Now I try to word these thoughts about the author’s work appropriately, so I wouldn’t say I’ve just been throwing around things like “skew” when describing things because, in truth, I’ve only been hoping to discuss these issues with readers who, whether they agree with the author or not, have digested the article from the appropriate point of view. I have taken great strides to make sure that I haven’t put my personal opinion on this topic out here either way and certainly wouldn’t make any personal claims without providing some sort of explanation. What I’m posting are paraphrased (as accurate as I can get them) ideas that I understood from the article and trying to put them in such a way that those who can’t exactly see why he’s making the claims he’s making (because they’re mostly not looking from a design point of view) can get a better grasp on that viewpoint and then choose to agree or disagree from there instead of disagreeing right off the bat simply because the player point of view is often the polar opposite of the designer’s point of view. That said, in short, I’m not making any claims (at least I don’t think I am) other than what the author has made (again, as accurately as I can paraphrase these ideas) and you can refer to his work for his justifications (or lack thereof). Am I doing it 100% right? Maybe not, but it’s as best I can.
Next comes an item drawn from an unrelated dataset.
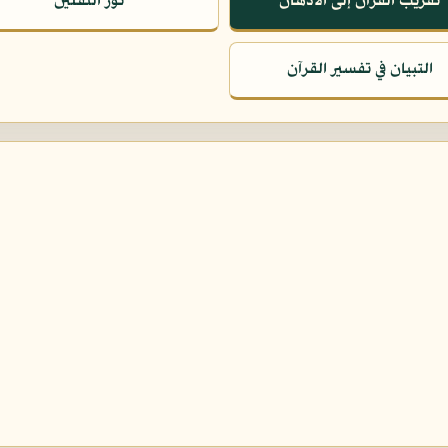
تقريب القرآن إلى الأذهان
نور الثقلين
التبيان في تفسير القرآن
Hmmm, how about…this. What if I told you that instead of picking a character based on how you want to play, that the author could conceptualize a game (whether he can or can’t, this is just for the sake of example) where you just pick a character and you can play how you want to play with that character instead of having to pick from a character or group of characters to based on how you want to play. To me, it seems that the author is saying, “Hey, asymmetry does things like make you pick characters to play in certain ways. With symmetry, you could just pick whatever and play in the style you desired regardless.” Again, I don’t think the author is saying asymmetry or the suggested limitations it imposes are bad or lame, just that symmetry can offer many of the same things asymmetry can without the suggested limitations.
One anecdote I have that I can use to relate to this particular point with the author while remaining neutral to the issue at hand is that whenever I introduce a new game to my local community or to just a new player, when they ask which character they should pick to learn the game with (which may or may not be problematic in itself for game design, but that’s for another post I suppose), I try not to show them the “regular guy” characters. Instead, I try to teach them the basics and mechanics of the game while they learn a character by directing them to the character that has the most everything. If the game has a mechanic that a character can use, I show them the character that employs the most of those mechanics. With this, when they learn the basics of the game and are ready to branch out to pick whichever character they want, they can jump into that character and explore without having to relearn how maybe a flight mechanic or a certain cancel mechanic works–they would have gotten as much exposure to the different kids of mechanics that the game has to offer as possible up front.